I ask because in my own experience, my two elder siblings both had savings accounts for college and spent them frivolously on cars. Right now they’re still living with my parents (27 and 25 years old). Whereas my wife and I paid our own way through college and have jobs, our own house, cars, etc.
We were thinking of starting a savings account, but if they don’t use it for college they don’t get the money. It gives them an incentive to go to college, but not one to spend my hard-earned money on unnecessary things and get themselves into debt.
I attended UGA on the Hope- what a wonderful thing! Thanks to help from my parents I graduated loan-free. I hope your kids are able to have the same experience.
NCN, maybe you shared this before, but why do you go with ESAs over 529 plans?
@R.J – It’s my understanding that funds can be transferred from one sibling to another – so, even if one kid doesn’t go to college, the money in that account can go to another kid… also, the money can be used for pre-college education expenses, like stuff for high school…
@Brandon – ESAs offer more investment options – I can pick and choose the funds I want to purchase…
Another option that I saw a lot of when I lived in New York State but not so much in Georgia, is for students to spend their first two years at a community college and then transfer to a private university or a large public university. Folks only care about where you graduated from, not where you spent your first two years.
I commend you on maxing the ESA accounts. We don’t have kids yet but the future bill for college is mind blowing. Inflation will cut a big chunk out of what you manage to save as well. In recent years the increase in tuition has been at least double to rate of normal inflation. Unless something changes on the political front your 8% annual return will just barely beat the growth in tuition. That’s a scary thought.
Note re: lottery scholarships. Here in Fla. we have a similar program called Bright Futures which has been very popular, so popular that they are now considering making it harder to qualify for the program.
This is very wise.
As a university faculty member, one of the things I find especially annoying about higher education in the United States is the amount of debt young people are forced to assume to get degrees, even at undistinguished public institutions. I happen to work for one of those, a vast learning factory whose leadership has never understood the distinction between quality and quantity.
Regular jumps in tuition vastly outstrip inflation; the cost of textbooks is shameful. My dean recently told me the Powers That Be want to convert my research assistants to hourly workers so that the college won’t have to cover tuition waivers and health insurance. And the Hot New Thing is to tack a surcharge on specific programs perceived to be in demand among students.
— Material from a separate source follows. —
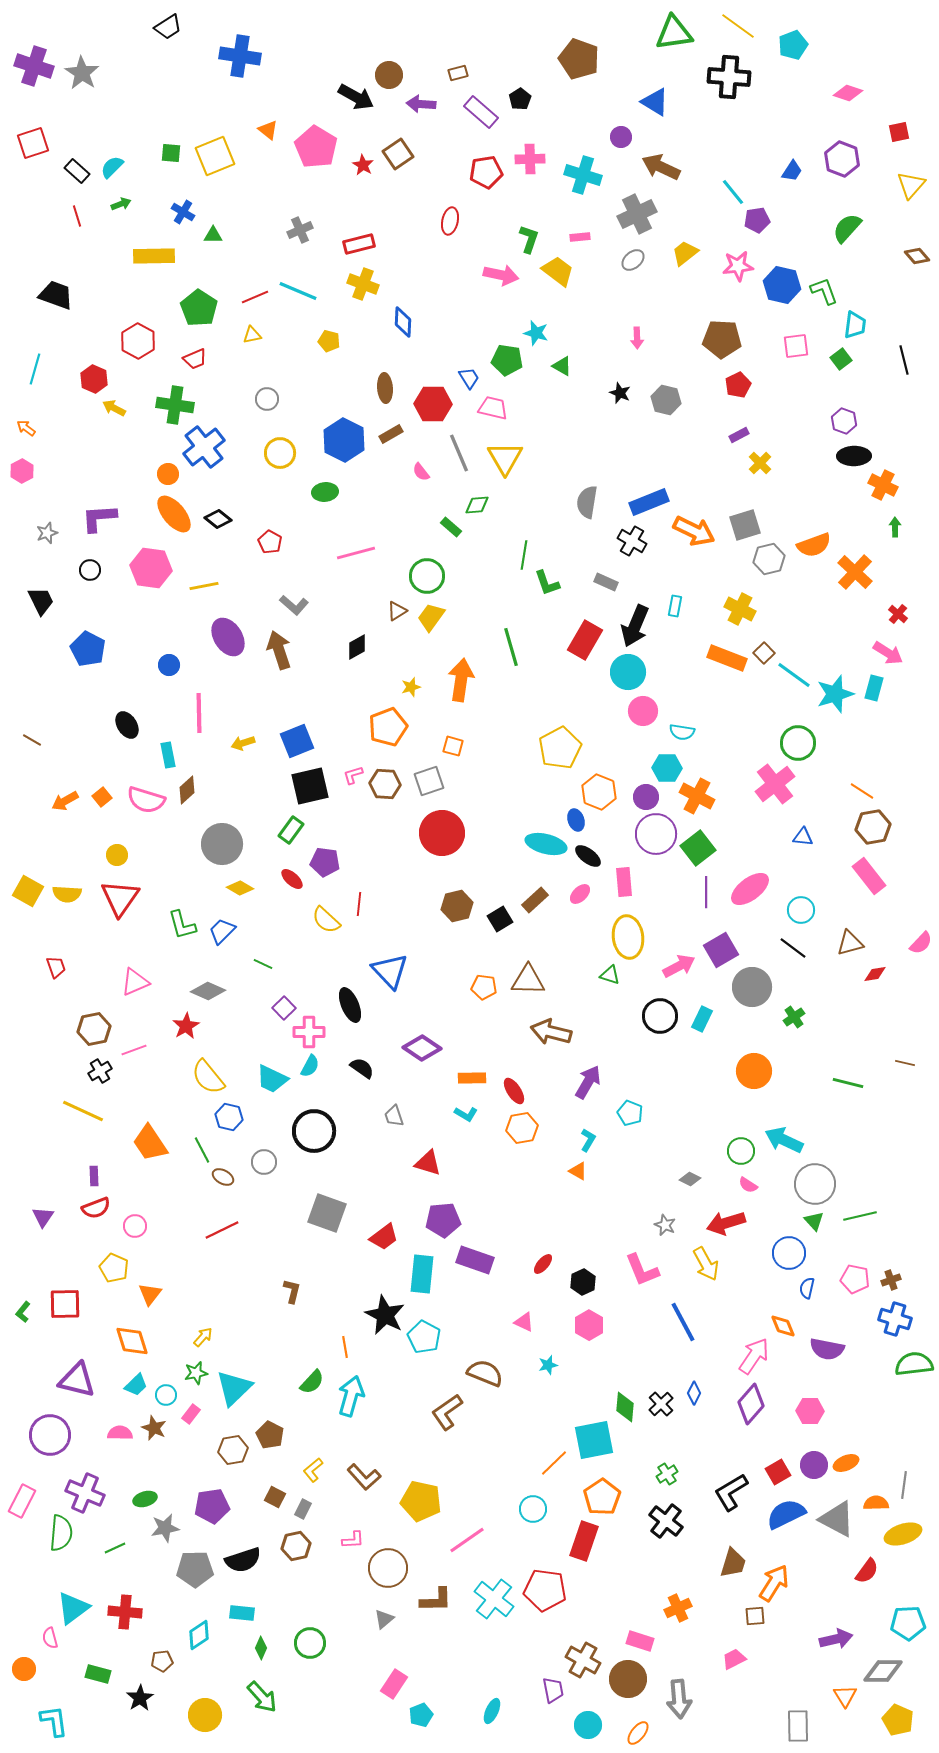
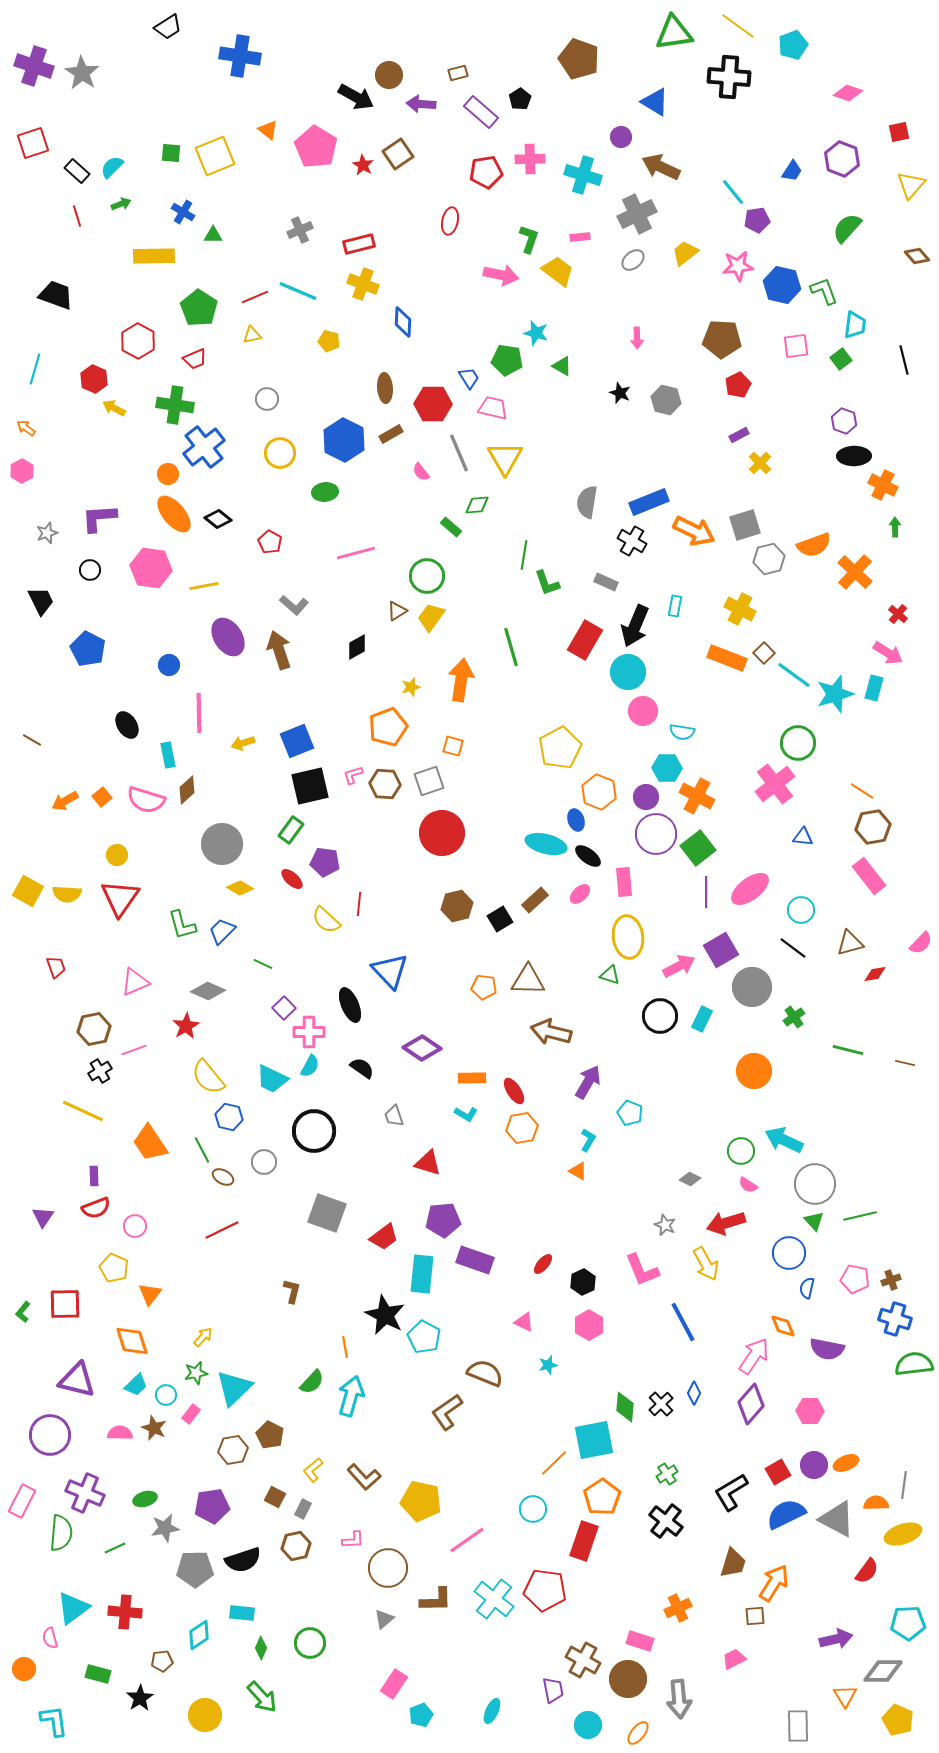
green line at (848, 1083): moved 33 px up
After an ambitious PR campaign to popularize an interdisciplinary and highly questionable “master’s of liberal arts” program, the university added a $12,000 surcharge for the privilege of enrolling in a program that will leave you eminently unemployable.
When costs go up to the point where students are strapped for decades after they graduate, it’s not surprising young people no longer value a broad education but instead see the university as a place to get high-priced vocational training.